Note that the value of one statistic, such as gamma, cannot be directly compared with the value of another statistic, such as Tau. Each statistic has its own standard, and the value of the statistic obtained by the researcher must be compared with the standard for that statistic.
If the values of a number of statistics are obtained, and they all indicate a strong relationship between two variables, the researcher may take that as additional support for the existence of a relationship. However, if the values of a number of statistics are contradictory, with some indicating a strong relationship and others a weak relationship, the researcher must look more closely at the data. For example, there may be a non-linear relationship between the two variables.
Note that some measures of association are not useful
when there is a non-linear relationship between the two variables. This
can occur when there are three or more categories of values for the independent
variable, and the values of the dependent variable do vary but not in a
strictly linear fashion.
If the researcher only has the value of the dependent variable, the researcher will make a number of errors trying to predict the values of the dependent variable for new observations. The amount of error made in trying to predict the dependent variable alone is called original error.
For example, say you asked the people in your organization
to rate the personnel department. You know that the univariate distribution
for this variable looks like this:
Rating of Personnel Department | Frequency |
Poor | 38 |
Satisfactory | 32 |
Good | 35 |
Total | 95 |
Let's say you want to guess what the rating of another 95 people would be. Your best guess would be to pick to modal category, which is "Poor." That is, more people picked "Poor" than any other category. If you consistently pick "Poor," you will make the fewest number of wrong guesses. Original error=38 right and 57 wrong (out of 95 total guesses).

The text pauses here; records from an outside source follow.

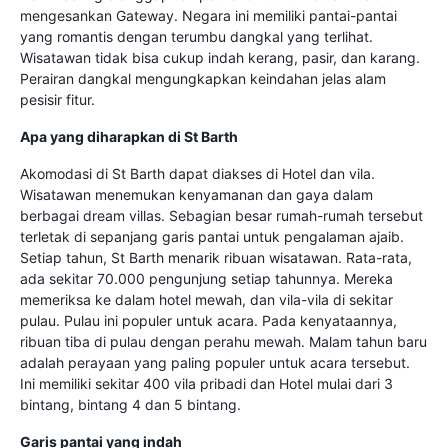
mengesankan Gateway. Negara ini memiliki pantai-pantai
yang romantis dengan terumbu dangkal yang terlihat.
Wisatawan tidak bisa cukup indah kerang, pasir, dan karang.
Perairan dangkal mengungkapkan keindahan jelas alam
pesisir fitur.
Apa yang diharapkan di St Barth
Akomodasi di St Barth dapat diakses di Hotel dan vila.
Wisatawan menemukan kenyamanan dan gaya dalam
berbagai dream villas. Sebagian besar rumah-rumah tersebut
terletak di sepanjang garis pantai untuk pengalaman ajaib.
Setiap tahun, St Barth menarik ribuan wisatawan. Rata-rata,
ada sekitar 70.000 pengunjung setiap tahunnya. Mereka
memeriksa ke dalam hotel mewah, dan vila-vila di sekitar
pulau. Pulau ini populer untuk acara. Pada kenyataannya,
ribuan tiba di pulau dengan perahu mewah. Malam tahun baru
adalah perayaan yang paling populer untuk acara tersebut.
Ini memiliki sekitar 400 vila pribadi dan Hotel mulai dari 3
bintang, bintang 4 dan 5 bintang.
Garis pantai yang indah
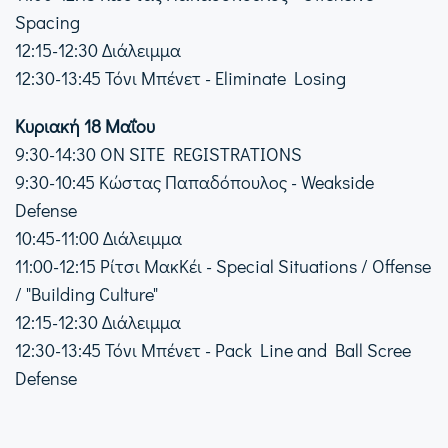
Spacing
12:15-12:30 Διάλειμμα
12:30-13:45 Τόνι Μπένετ - Eliminate Losing
Κυριακή 18 Μαΐου
9:30-14:30 ON SITE REGISTRATIONS
9:30-10:45 Κώστας Παπαδόπουλος - Weakside
Defense
10:45-11:00 Διάλειμμα
11:00-12:15 Ρίτσι ΜακΚέι - Special Situations / Offense
/ "Building Culture"
12:15-12:30 Διάλειμμα
12:30-13:45 Τόνι Μπένετ - Pack Line and Ball Scree
Defense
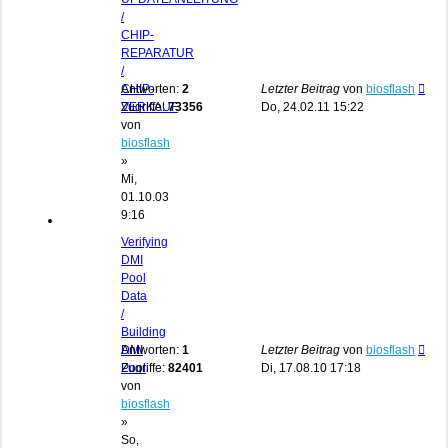
/
CHIP-
REPARATUR
/
CHIP-
Antworten:
2
Letzter Beitrag
von
biosflash
VERKAUF
Zugriffe:
73356
Do, 24.02.11 15:22
von
biosflash
»
Mi,
01.10.03
9:16
Verifying
DMI
Pool
Data
/
Building
DMI
Antworten:
1
Letzter Beitrag
von
biosflash
Pool
Zugriffe:
82401
Di, 17.08.10 17:18
von
biosflash
»
So,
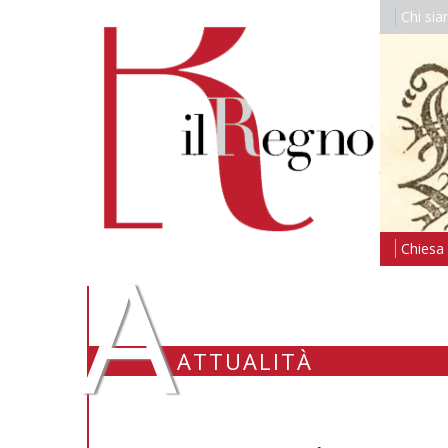
Chi si
A
Chiesa i
ATTUALITÀ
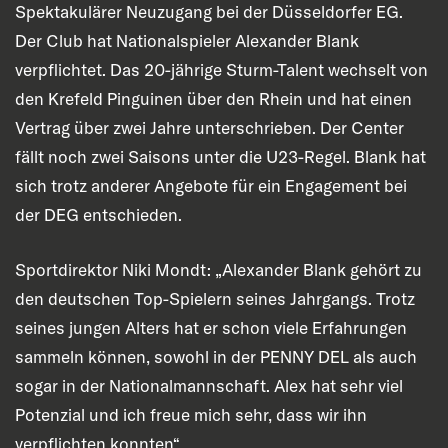
Spektakulärer Neuzugang bei der Düsseldorfer EG.
Der Club hat Nationalspieler Alexander Blank
verpflichtet. Das 20-jährige Sturm-Talent wechselt von
den Krefeld Pinguinen über den Rhein und hat einen
Vertrag über zwei Jahre unterschrieben. Der Center
fällt noch zwei Saisons unter die U23-Regel. Blank hat
sich trotz anderer Angebote für ein Engagement bei
der DEG entschieden.
Sportdirektor Niki Mondt: „Alexander Blank gehört zu
den deutschen Top-Spielern seines Jahrgangs. Trotz
seines jungen Alters hat er schon viele Erfahrungen
sammeln können, sowohl in der PENNY DEL als auch
sogar in der Nationalmannschaft. Alex hat sehr viel
Potenzial und ich freue mich sehr, dass wir ihn
verpflichten konnten“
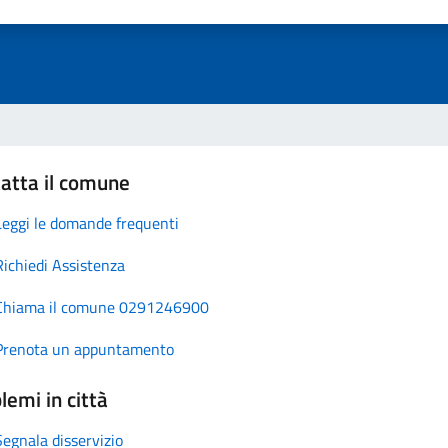
atta il comune
Leggi le domande frequenti
Richiedi Assistenza
Chiama il comune 0291246900
Prenota un appuntamento
lemi in città
Segnala disservizio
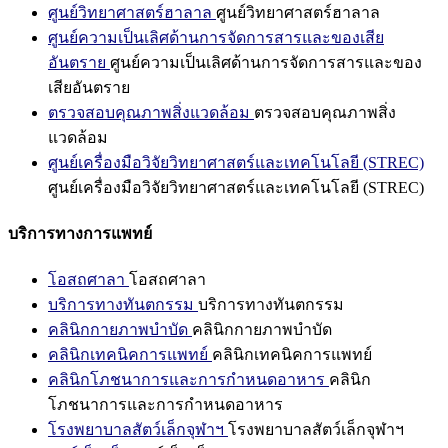
ศูนย์วิทยาศาสตร์ฮาลาล
ศูนย์วิทยาศาสตร์ฮาลาล
ศูนย์ความเป็นเลิศด้านการจัดการสารและของเสีย
อันตราย
ศูนย์ความเป็นเลิศด้านการจัดการสารและของ
เสียอันตราย
ตรวจสอบคุณภาพสิ่งแวดล้อม
ตรวจสอบคุณภาพสิ่ง
แวดล้อม
ศูนย์เครื่องมือวิจัยวิทยาศาสตร์และเทคโนโลยี (STREC)
ศูนย์เครื่องมือวิจัยวิทยาศาสตร์และเทคโนโลยี (STREC)
บริการทางการแพทย์
โอสถศาลา
โอสถศาลา
บริการทางทันตกรรม
บริการทางทันตกรรม
คลินิกกายภาพบำบัด
คลินิกกายภาพบำบัด
คลินิกเทคนิคการแพทย์
คลินิกเทคนิคการแพทย์
คลินิกโภชนาการและการกำหนดอาหาร
คลินิก
โภชนาการและการกำหนดอาหาร
โรงพยาบาลสัตว์เล็กจุฬาฯ
โรงพยาบาลสัตว์เล็กจุฬาฯ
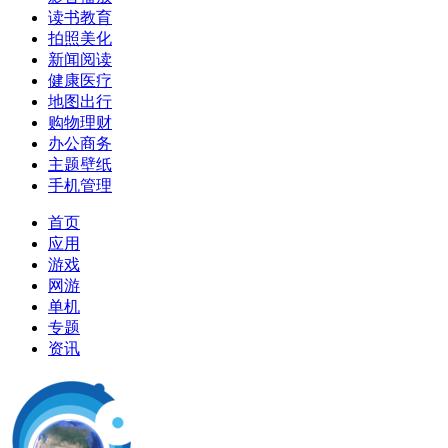
读书教育
拍照美化
新闻阅读
健康医疗
地图出行
购物理财
办公商务
主题壁纸
手机管理
首页
应用
游戏
网游
单机
专题
资讯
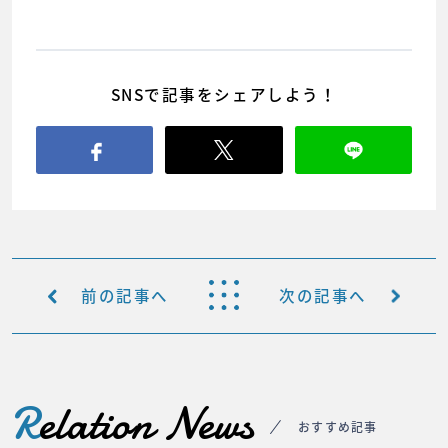
SNSで記事をシェアしよう！
前の記事へ
次の記事へ
R
elation News
おすすめ記事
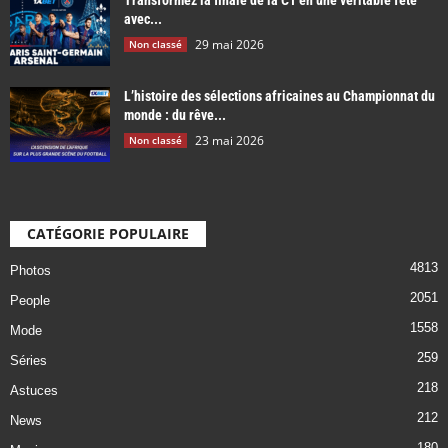
avec...
29 mai 2026
Non classé
L’histoire des sélections africaines au Championnat du
monde : du rêve...
23 mai 2026
Non classé
CATÉGORIE POPULAIRE
4813
Photos
2051
People
1558
Mode
259
Séries
218
Astuces
212
News
180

Now, let's say that you are given one additional
piece of information. You now know what the ratings of the personnel department
are by the people who work in one of four departments: police, fire, public
works, and planning.
Personnel
Department Rating |
Department of Employment | |||
Police | Fire | Public
Works |
Planning | |
Poor | 10 | 15 | 5 | 8 |
Satisfactory | 5 | 10 | 15 | 2 |
Good | 15 | 5 | 5 | 0 |
Total | 30 | 30 | 25 | 10 |
Now, if you had to guess the personnel department
rating, you could qualify your best guess by knowing the department of
employment. For each department, you would guess the modal category.
Rating of
Personnel Department |
Modal
Category |
Right Guesses | Wrong Guesses |
Police (N=30) | "Good" | 15 | 15 |
Fire (N=30) | "Poor" | 15 | 15 |
Public Works (N=25) | "Satisfactory" | 15 | 10 |
Planning (N=10) | "Poor" | 8 | 2 |
Total | 53 | 42 |
The total number of new errors (wrong guesses) is 42.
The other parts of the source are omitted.